RuntimeError: Given groups=1, weight of size [64, 3, 7, 7], expected input[4, 6, 128, 128] to have 3 channels, but got 6 channels instead

123456 · November 9, 2023, 3:32pm

I am training pretrained deeplabv3 model with resnet101, and got the following error

RuntimeError: Given groups=1, weight of size [64, 3, 7, 7], expected input[4, 6, 128, 128] to have 3 channels, but got 6 channels instead.

Actually I need to send two concatenated images to architecture. Concatenated along channel dimension.

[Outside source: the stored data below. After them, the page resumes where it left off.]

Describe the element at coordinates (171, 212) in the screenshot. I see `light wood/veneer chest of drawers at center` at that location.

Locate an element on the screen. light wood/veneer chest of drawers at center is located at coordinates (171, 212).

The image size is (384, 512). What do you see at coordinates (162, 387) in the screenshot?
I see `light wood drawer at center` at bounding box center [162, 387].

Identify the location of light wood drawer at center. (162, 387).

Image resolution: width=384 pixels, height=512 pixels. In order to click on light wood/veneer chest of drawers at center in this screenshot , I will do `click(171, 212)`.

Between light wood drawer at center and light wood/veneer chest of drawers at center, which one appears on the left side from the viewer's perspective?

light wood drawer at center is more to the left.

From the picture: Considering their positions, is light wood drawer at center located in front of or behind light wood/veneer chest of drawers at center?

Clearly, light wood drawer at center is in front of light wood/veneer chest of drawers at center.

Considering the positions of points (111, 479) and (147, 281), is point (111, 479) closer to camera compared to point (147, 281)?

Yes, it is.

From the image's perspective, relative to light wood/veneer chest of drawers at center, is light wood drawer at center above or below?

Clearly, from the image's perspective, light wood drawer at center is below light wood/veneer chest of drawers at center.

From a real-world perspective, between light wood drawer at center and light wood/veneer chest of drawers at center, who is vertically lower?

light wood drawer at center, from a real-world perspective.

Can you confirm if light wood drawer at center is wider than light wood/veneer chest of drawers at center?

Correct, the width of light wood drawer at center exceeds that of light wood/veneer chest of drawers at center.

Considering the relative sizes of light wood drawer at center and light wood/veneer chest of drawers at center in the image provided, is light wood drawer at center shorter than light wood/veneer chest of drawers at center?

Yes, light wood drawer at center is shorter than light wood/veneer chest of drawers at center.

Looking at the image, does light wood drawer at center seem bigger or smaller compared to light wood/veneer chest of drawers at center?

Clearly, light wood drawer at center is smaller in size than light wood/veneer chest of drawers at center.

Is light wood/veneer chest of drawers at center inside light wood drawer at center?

I have only two classes and done like this

model = deeplabv3_resnet101(pretrained=True)
num_classes = len(classes)  # Number of segmentation classes

# Modify the final classification layer 
model.classifier[4] = nn.Conv2d(256, num_classes, kernel_size=(1, 1))

and got the following error

RuntimeError                              Traceback (most recent call last)
<ipython-input-35-87c7cdd319e7> in <cell line: 64>()
     81         # Forward pass
     82         # outputs = model(images)['out']
---> 83         outputs =model(images)
     84 
     85         # Calculate the loss


9 frames


/usr/local/lib/python3.10/dist-packages/torch/nn/modules/conv.py in _conv_forward(self, input, weight, bias)
    454                             weight, bias, self.stride,
    455                             _pair(0), self.dilation, self.groups)
--> 456         return F.conv2d(input, weight, bias, self.stride,
    457                         self.padding, self.dilation, self.groups)
    458 

RuntimeError: Given groups=1, weight of size [64, 3, 7, 7], expected input[4, 6, 128, 128] to have 3 channels, but got 6 channels instead

How can I modify 1st conv layer of deeplabv3 architecture take the input as 6 channels and not 3.

Please help

ptrblck · November 9, 2023, 6:43pm

You can use the same approach you are already using to replace the classifier.
Instead of replacing .classifier[4]:

model.classifier[4] = nn.Conv2d(256, num_classes, kernel_size=(1, 1))

use:

model = models.segmentation.deeplabv3_resnet101()
model.backbone.conv1 = nn.Conv2d(6, 64, kernel_size=(7, 7), stride=(2, 2), padding=(3, 3), bias=False)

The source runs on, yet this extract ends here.